Le Président Kagame a ainsi suggéré que la distribution des contraintes et des indulgences à l’échelle internationale ne serait pas toujours étrangère à des considérations d’influence et de ressources, ce qui introduit une lecture profondément réaliste des relations internationales.
La souveraineté économique comme rupture de posture historique
Au-delà de la critique des asymétries globales, le discours a surtout insisté sur la nécessité d’une transformation interne du positionnement africain dans les chaînes de valeur mondiales.
L’idée centrale réside dans le refus d’une posture historique de passivité, dans laquelle les ressources du continent seraient valorisées essentiellement par des acteurs extérieurs, selon leurs propres grilles d’évaluation et leurs propres intérêts.
Cette dénonciation s’accompagne d’un appel à la réappropriation des mécanismes de fixation de la valeur, condition préalable, selon l’orateur, à une souveraineté économique effective.
Dans cette logique, l’enjeu ne se limite pas à une dénonciation du passé ou à une critique des rapports de domination hérités de l’histoire coloniale et postcoloniale ; il s’agit également de redéfinir les conditions contemporaines de la négociation économique.
L’exhortation adressée aux dirigeants africains vise ainsi à substituer à une logique d’attente et de dépendance une capacité de décision autonome, fondée sur la maîtrise des actifs stratégiques et la définition endogène de leur valeur. Loin d’être un simple registre incantatoire, cette posture se présente comme une tentative de reconfiguration du langage de la souveraineté, où l’ouverture économique ne saurait être confondue avec vulnérabilité structurelle.

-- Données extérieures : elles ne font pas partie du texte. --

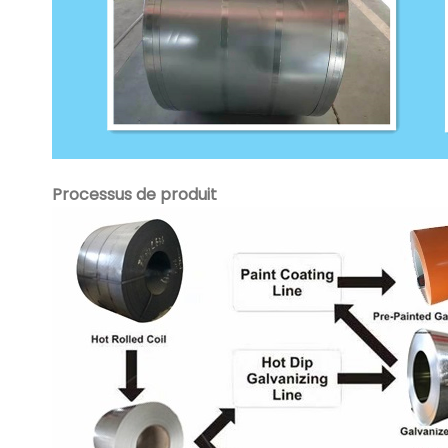
Processus de produit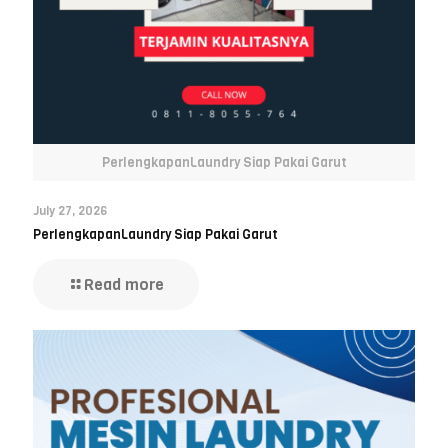
PerlengkapanLaundry Siap Pakai Garut
July 27, 2026
PerlengkapanLaundry Siap Pakai Garut
Read more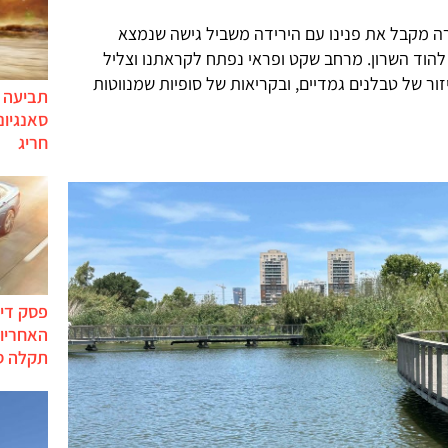
ה מקבל את פנינו עם הירידה משביל גישה שנמצא
 4 הסואן, בסמוך להוד השרון. מרחב שקט ופראי נפתח לקראתנו וצליל
זור של טבלנים גמדיים, ובקריאות של סופיות שמנווטות
תביעה י
סאנגיונ
חריג
פסק דין
האחריות
תקלה ס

Ainsi, à travers cette intervention, c’est moins une rupture avec le système mondial qui est revendiquée qu’une volonté de repositionnement à l’intérieur de celui-ci, en vue d’en rééquilibrer les termes.
La parole prononcée à Kigali s’inscrit dès lors dans une dynamique plus large de redéfinition des rapports entre l’Afrique et les centres de décision économiques globaux, où la souveraineté n’est plus seulement politique, mais pleinement assumée comme catégorie économique et stratégique.